» **Task to carry out**:
In the material below, the lines between the one holding "sea menor a 1,5 grados centígrados está cada" and the one holding "juga menjadi salah", inclusive, are to be set down word for word. Pictures stay out.

-- Opening Marker --

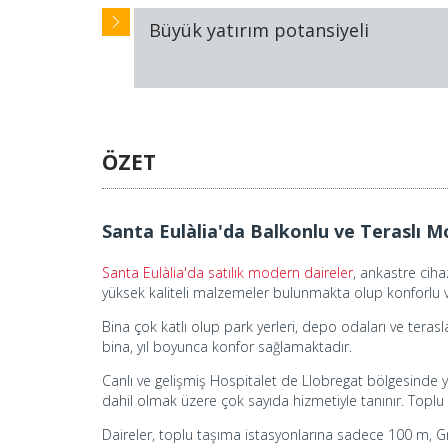
Büyük yatırım potansiyeli
ÖZET
Santa Eulàlia'da Balkonlu ve Teraslı M
Santa Eulàlia'da satılık modern daireler
, ankastre cih
yüksek kaliteli malzemeler bulunmakta olup konforlu 
Bina çok katlı olup park yerleri, depo odaları ve teras
bina, yıl boyunca konfor sağlamaktadır.
Canlı ve gelişmiş Hospitalet de Llobregat bölgesinde yer
dahil olmak üzere çok sayıda hizmetiyle tanınır. Toplu t
Daireler, toplu taşıma istasyonlarına sadece 100 m, G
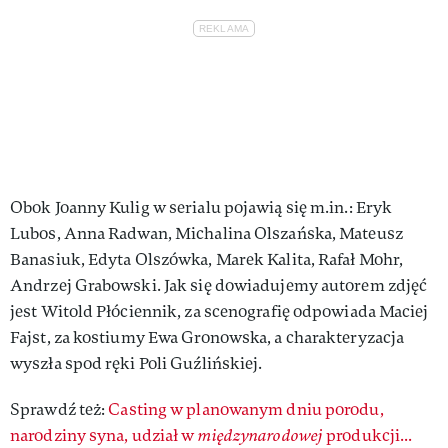
Obok Joanny Kulig w serialu pojawią się m.in.: Eryk
Lubos, Anna Radwan, Michalina Olszańska, Mateusz
Banasiuk, Edyta Olszówka, Marek Kalita, Rafał Mohr,
Andrzej Grabowski. Jak się dowiadujemy autorem zdjęć
jest Witold Płóciennik, za scenografię odpowiada Maciej
Fajst, za kostiumy Ewa Gronowska, a charakteryzacja
wyszła spod ręki Poli Guźlińskiej.
Sprawdź też:
Casting w planowanym dniu porodu,
narodziny syna, udział w
międzynarodowej
produkcji...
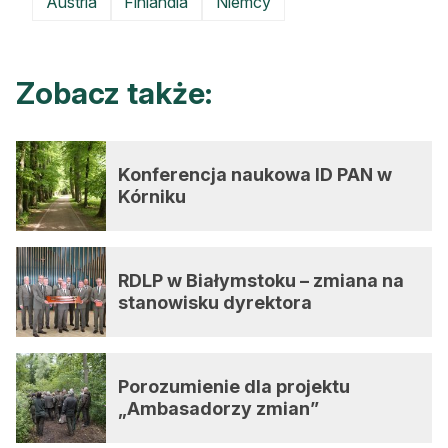
Austria
Finlandia
Niemcy
Zobacz także:
Konferencja naukowa ID PAN w
Kórniku
RDLP w Białymstoku – zmiana na
stanowisku dyrektora
Porozumienie dla projektu
„Ambasadorzy zmian”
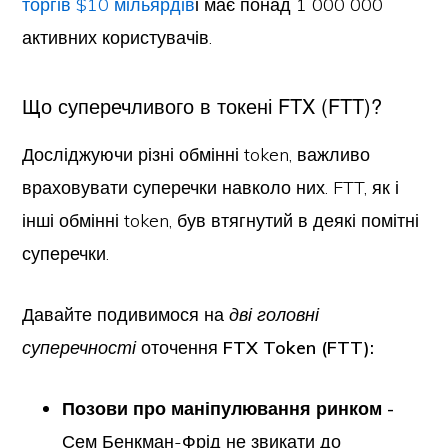
торгів $10 мільярдів
і має понад 1 000 000
активних користувачів.
Що суперечливого в токені FTX (FTT)?
Досліджуючи різні обмінні token, важливо
враховувати суперечки навколо них. FTT, як і
інші обмінні token, був втягнутий в деякі помітні
суперечки.
Давайте подивимося на
дві головні
суперечності
оточення
FTX Token (FTT):
Позови про маніпулювання ринком -
Сем Бенкман-Фрід не звикати до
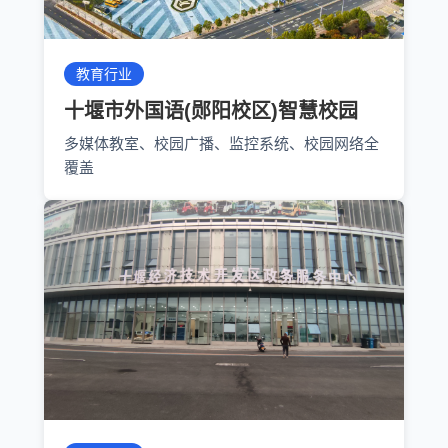
教育行业
十堰市外国语(郧阳校区)智慧校园
多媒体教室、校园广播、监控系统、校园网络全
覆盖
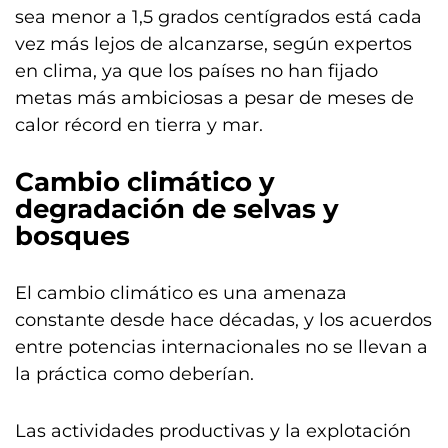
sea menor a 1,5 grados centígrados está cada
vez más lejos de alcanzarse, según expertos
en clima, ya que los países no han fijado
metas más ambiciosas a pesar de meses de
calor récord en tierra y mar.
Cambio climático y
degradación de selvas y
bosques
El cambio climático es una amenaza
constante desde hace décadas, y los acuerdos
entre potencias internacionales no se llevan a
la práctica como deberían.
Las actividades productivas y la explotación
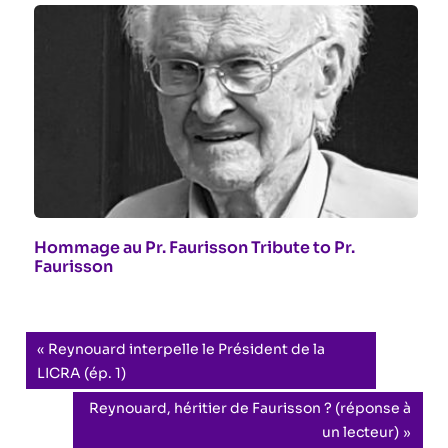
Hommage au Pr. Faurisson Tribute to Pr.
Faurisson
Navigation
Previous
Reynouard interpelle le Président de la
Post:
LICRA (ép. 1)
de
Next
Reynouard, héritier de Faurisson ? (réponse à
l’article
Post:
un lecteur)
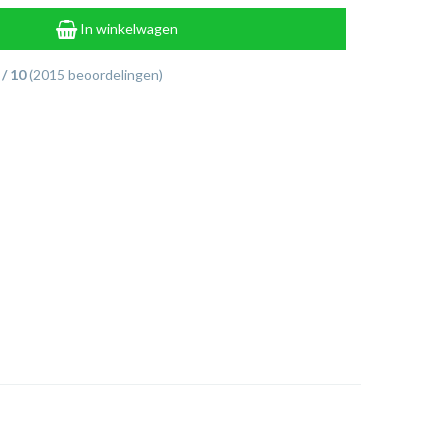
In winkelwagen
 / 10
(2015 beoordelingen)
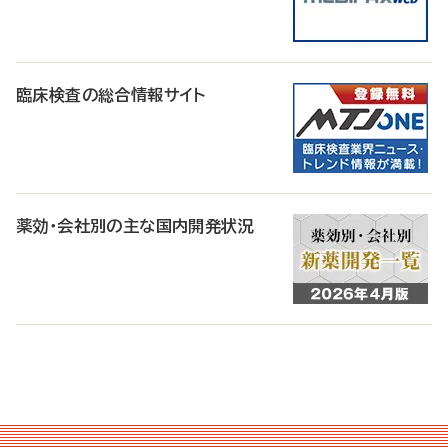
臨床検査の総合情報サイト
薬効・会社別の主な国内開発状況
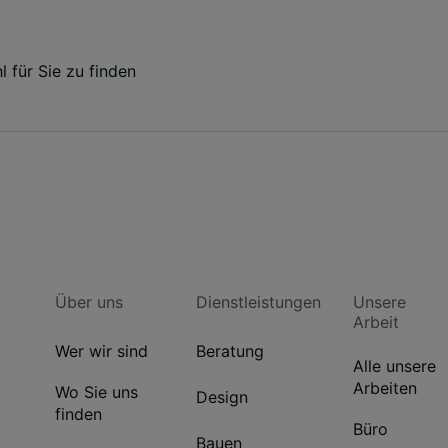
l für Sie zu finden
Über uns
Dienstleistungen
Unsere
Arbeit
Wer wir sind
Beratung
Alle unsere
Arbeiten
Wo Sie uns
Design
finden
Büro
Bauen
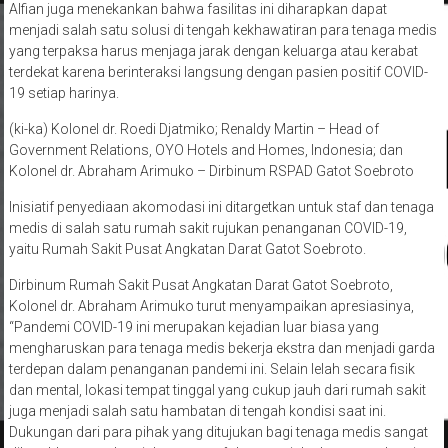
Alfian juga menekankan bahwa fasilitas ini diharapkan dapat
menjadi salah satu solusi di tengah kekhawatiran para tenaga medis
yang terpaksa harus menjaga jarak dengan keluarga atau kerabat
terdekat karena berinteraksi langsung dengan pasien positif COVID-
19 setiap harinya.
(ki-ka) Kolonel dr. Roedi Djatmiko; Renaldy Martin – Head of
Government Relations, OYO Hotels and Homes, Indonesia; dan
Kolonel dr. Abraham Arimuko – Dirbinum RSPAD Gatot Soebroto
Inisiatif penyediaan akomodasi ini ditargetkan untuk staf dan tenaga
medis di salah satu rumah sakit rujukan penanganan COVID-19,
yaitu Rumah Sakit Pusat Angkatan Darat Gatot Soebroto.
Dirbinum Rumah Sakit Pusat Angkatan Darat Gatot Soebroto,
Kolonel dr. Abraham Arimuko turut menyampaikan apresiasinya,
“Pandemi COVID-19 ini merupakan kejadian luar biasa yang
mengharuskan para tenaga medis bekerja ekstra dan menjadi garda
terdepan dalam penanganan pandemi ini. Selain lelah secara fisik
dan mental, lokasi tempat tinggal yang cukup jauh dari rumah sakit
juga menjadi salah satu hambatan di tengah kondisi saat ini.
Dukungan dari para pihak yang ditujukan bagi tenaga medis sangat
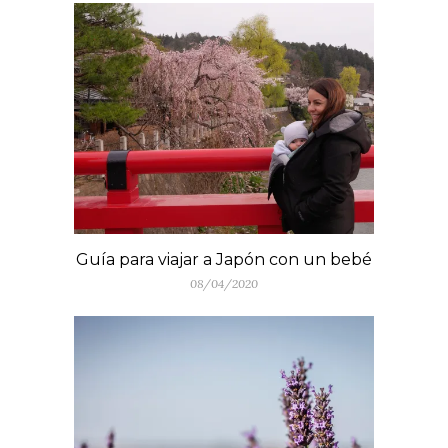
Guía para viajar a Japón con un bebé
08/04/2020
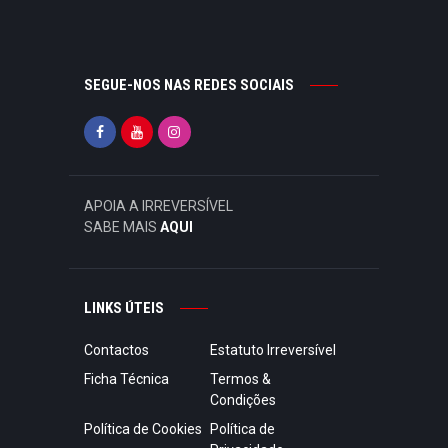
SEGUE-NOS NAS REDES SOCIAIS
APOIA A IRREVERSÍVEL
SABE MAIS
AQUI
LINKS ÚTEIS
Contactos
Estatuto Irreversível
Ficha Técnica
Termos &
Condições
Política de Cookies
Política de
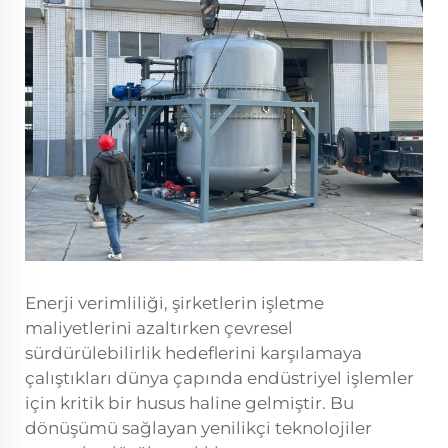
Enerji verimliliği, şirketlerin işletme
maliyetlerini azaltırken çevresel
sürdürülebilirlik hedeflerini karşılamaya
çalıştıkları dünya çapında endüstriyel işlemler
için kritik bir husus haline gelmiştir. Bu
dönüşümü sağlayan yenilikçi teknolojiler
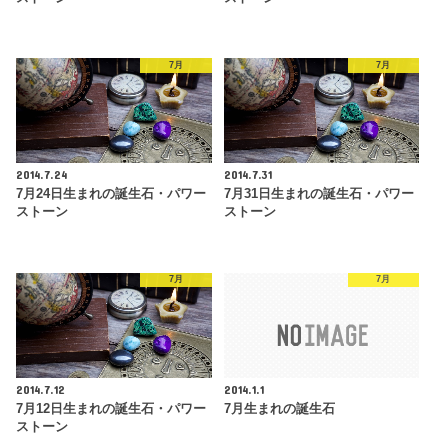
7月
7月
2014.7.24
2014.7.31
7月24日生まれの誕生石・パワー
7月31日生まれの誕生石・パワー
ストーン
ストーン
7月
7月
2014.7.12
2014.1.1
7月12日生まれの誕生石・パワー
7月生まれの誕生石
ストーン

-- Closing Marker --

» **Solution to this task**:
sea menor a 1,5 grados centígrados está cada
vez más lejos de alcanzarse, según expertos
en clima, ya que los países no han fijado
metas más ambiciosas a pesar de meses de
calor récord en tierra y mar.
Cambio climático y
degradación de selvas y
bosques
El cambio climático es una amenaza
constante desde hace décadas, y los acuerdos
entre potencias internacionales no se llevan a
la práctica como deberían.
Las actividades productivas y la explotación
Hommage au Pr. Faurisson Tribute to Pr.
Faurisson
Navigation
Previous
Reynouard interpelle le Président de la
Post:
LICRA (ép. 1)
de
Next
Reynouard, héritier de Faurisson ? (réponse à
l’article
Post:
un lecteur)
In winkelwagen
 / 10
(2015 beoordelingen)
臨床検査の総合情報サイト
薬効・会社別の主な国内開発状況
l für Sie zu finden
Über uns
Dienstleistungen
Unsere
Arbeit
Wer wir sind
Beratung
Alle unsere
Arbeiten
Wo Sie uns
Design
finden
Büro
Bauen
Alfian juga menekankan bahwa fasilitas ini diharapkan dapat
menjadi salah satu solusi di tengah kekhawatiran para tenaga medis
yang terpaksa harus menjaga jarak dengan keluarga atau kerabat
terdekat karena berinteraksi langsung dengan pasien positif COVID-
19 setiap harinya.
(ki-ka) Kolonel dr. Roedi Djatmiko; Renaldy Martin – Head of
Government Relations, OYO Hotels and Homes, Indonesia; dan
Kolonel dr. Abraham Arimuko – Dirbinum RSPAD Gatot Soebroto
Inisiatif penyediaan akomodasi ini ditargetkan untuk staf dan tenaga
medis di salah satu rumah sakit rujukan penanganan COVID-19,
yaitu Rumah Sakit Pusat Angkatan Darat Gatot Soebroto.
Dirbinum Rumah Sakit Pusat Angkatan Darat Gatot Soebroto,
Kolonel dr. Abraham Arimuko turut menyampaikan apresiasinya,
“Pandemi COVID-19 ini merupakan kejadian luar biasa yang
mengharuskan para tenaga medis bekerja ekstra dan menjadi garda
terdepan dalam penanganan pandemi ini. Selain lelah secara fisik
dan mental, lokasi tempat tinggal yang cukup jauh dari rumah sakit
juga menjadi salah satu hambatan di tengah kondisi saat ini.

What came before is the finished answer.